There are three sections, the first is around bioinformatics pipeline development and automation, the second for database queries and result visualization, and the third for tertiary analysis involving some basic human genetics.
Write a workflow for the functions described below:
- Input FastQ/BAM file
- Use BWA MEM to re-align to hg38
- Output CRAM file
When creating this workflow, please consider:
- Efficiency in both space and time
- Edge cases and error handling
- Tests
We prefer common-workflow-language (CWL); however you can also use nextflow, snakemake, WDL, shell or any other scripts, and please explain why.
This section consists of short exercises in analysis of a relational health-related database in SQLite, downloadable from here: https://www.dropbox.com/s/mgu1s93kpjsoyhh/openmrs.db?dl=0
This database is a processed version of the public data set for a specific instance of a query tool. The original open MRS data model can be found here: https://wiki.openmrs.org/display/docs/Data+Model.
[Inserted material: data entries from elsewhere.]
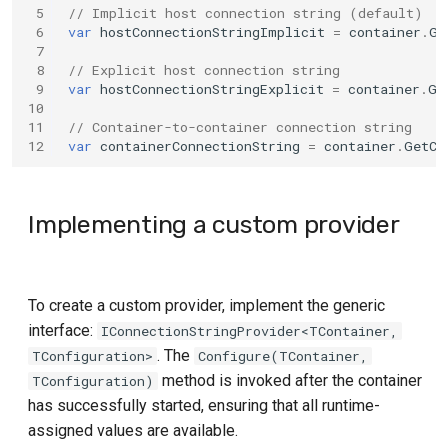
 5
// Implicit host connection string (default)
Playwright
 6
var
hostConnectionStringImplicit
=
container
.
Ge
 7
 8
// Explicit host connection string
PostgreSQL
 9
var
hostConnectionStringExplicit
=
container
.
Ge
10
Qdrant
11
// Container-to-container connection string
12
var
containerConnectionString
=
container
.
GetCo
RabbitMQ
Implementing a custom provider
Redis
Toxiproxy
To create a custom provider, implement the generic
Valkey
interface:
IConnectionStringProvider<TContainer,
. The
TConfiguration>
Configure(TContainer,
method is invoked after the container
TConfiguration)
has successfully started, ensuring that all runtime-
assigned values are available.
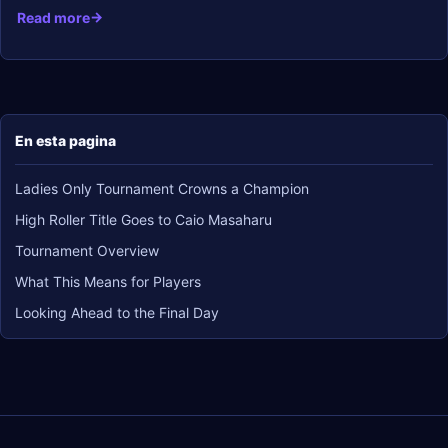
Read more
En esta pagina
Ladies Only Tournament Crowns a Champion
High Roller Title Goes to Caio Masaharu
Tournament Overview
What This Means for Players
Looking Ahead to the Final Day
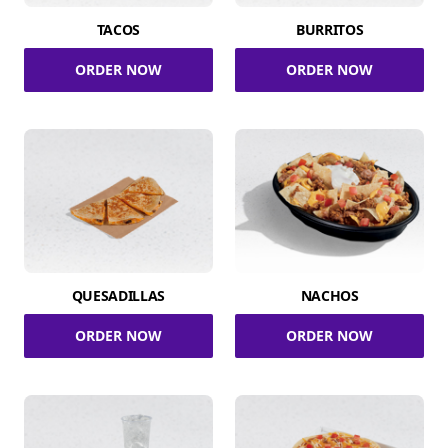
TACOS
BURRITOS
ORDER NOW
ORDER NOW
QUESADILLAS
NACHOS
ORDER NOW
ORDER NOW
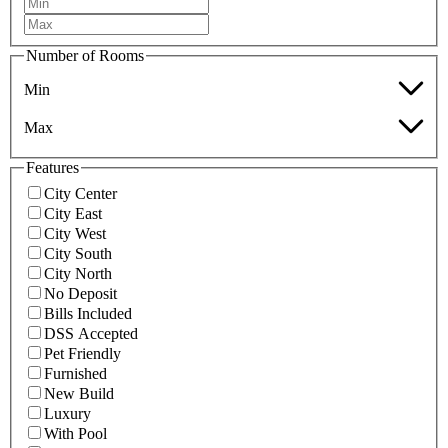
Number of Rooms
Min
Max
Features
City Center
City East
City West
City South
City North
No Deposit
Bills Included
DSS Accepted
Pet Friendly
Furnished
New Build
Luxury
With Pool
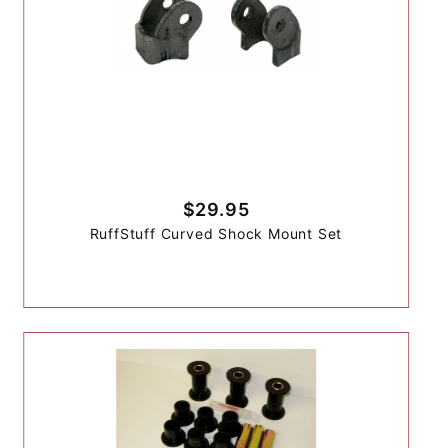
$29.95
RuffStuff Curved Shock Mount Set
The solutions should be done on the data in SQLite database provided. You can convert it to a database flavor of your choice, and again, explain your choice.
Key tables include:
- patient
- encounter
- encounter_diagnosis
- diagnosis
Please provide both the data result as well as any code that was run to obtain the result.
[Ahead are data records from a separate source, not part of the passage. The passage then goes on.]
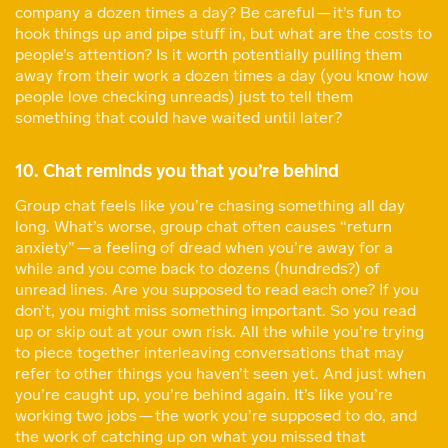
company a dozen times a day? Be careful — it’s fun to
hook things up and pipe stuff in, but what are the costs to
people’s attention? Is it worth potentially pulling them
away from their work a dozen times a day (you know how
people love checking unreads) just to tell them
something that could have waited until later?
10. Chat reminds you that you’re behind
Group chat feels like you’re chasing something all day
long. What’s worse, group chat often causes “return
anxiety” — a feeling of dread when you’re away for a
while and you come back to dozens (hundreds?) of
unread lines. Are you supposed to read each one? If you
don’t, you might miss something important. So you read
up or skip out at your own risk. All the while you’re trying
to piece together interleaving conversations that may
refer to other things you haven’t seen yet. And just when
you’re caught up, you’re behind again. It’s like you’re
working two jobs — the work you’re supposed to do, and
the work of catching up on what you missed that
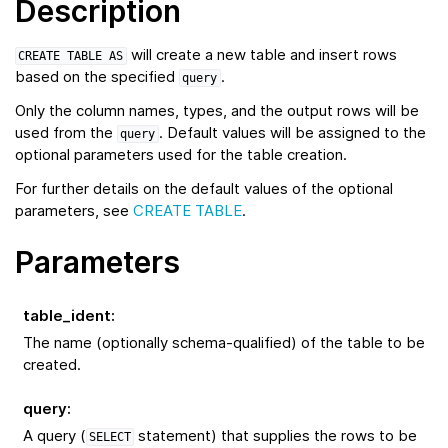
Description
will create a new table and insert rows
CREATE
TABLE
AS
based on the specified
.
query
Only the column names, types, and the output rows will be
used from the
. Default values will be assigned to the
query
optional parameters used for the table creation.
For further details on the default values of the optional
parameters, see
CREATE TABLE
.
Parameters
table_ident
:
The name (optionally schema-qualified) of the table to be
created.
query
:
A query (
statement) that supplies the rows to be
SELECT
Provide a list of male patients in the database and the counts of patients by gender.
Make a data visualization summary for each of the patient diagnosis, gender, and age.
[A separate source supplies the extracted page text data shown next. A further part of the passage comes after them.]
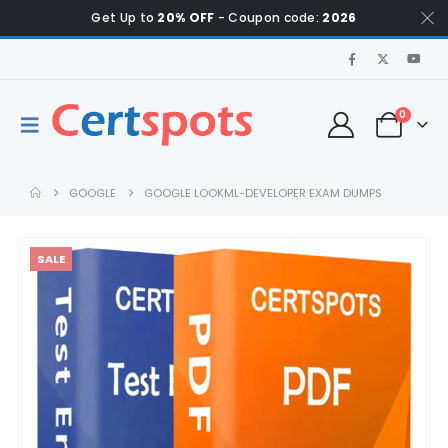
Get Up to
20% OFF
- Coupon code:
2026
0
GOOGLE
GOOGLE LOOKML-DEVELOPER EXAM DUMPS
SALE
Let's look at the Ashkenazi Jewish family trio in GIAB (https://www.nist.gov/programs-projects/genome-bottle), and you should be able to find relevant files for download there. You are encouraged to write a workflow as much as possible for automation.
-
Download the latest variant calling files (vcf) in hg38
-
Combine three vcfs into one family joint/multi-sample vcf (which tool are you going to use?)
-
Annotate this multi-sample vcf using Annovar (https://annovar.openbioinformatics.org/en/latest/) with these databases:
refGene
,gnomad211_exome
,clinvar_20210501
-
Filter the annotated vcf, retaining variants that are
a. (with MAF < 0.0001 in) or (absent from) gnomAD exome 2.1.1 and
b. annotated to be (splicing or exonic nonsynonymous/stopgain by
refGene
) or (pathogenic or likely pathogenic byclinvar_20210501
) -
Restrict the filtered vcf according to the following criteria (a separate result vcf for each of them)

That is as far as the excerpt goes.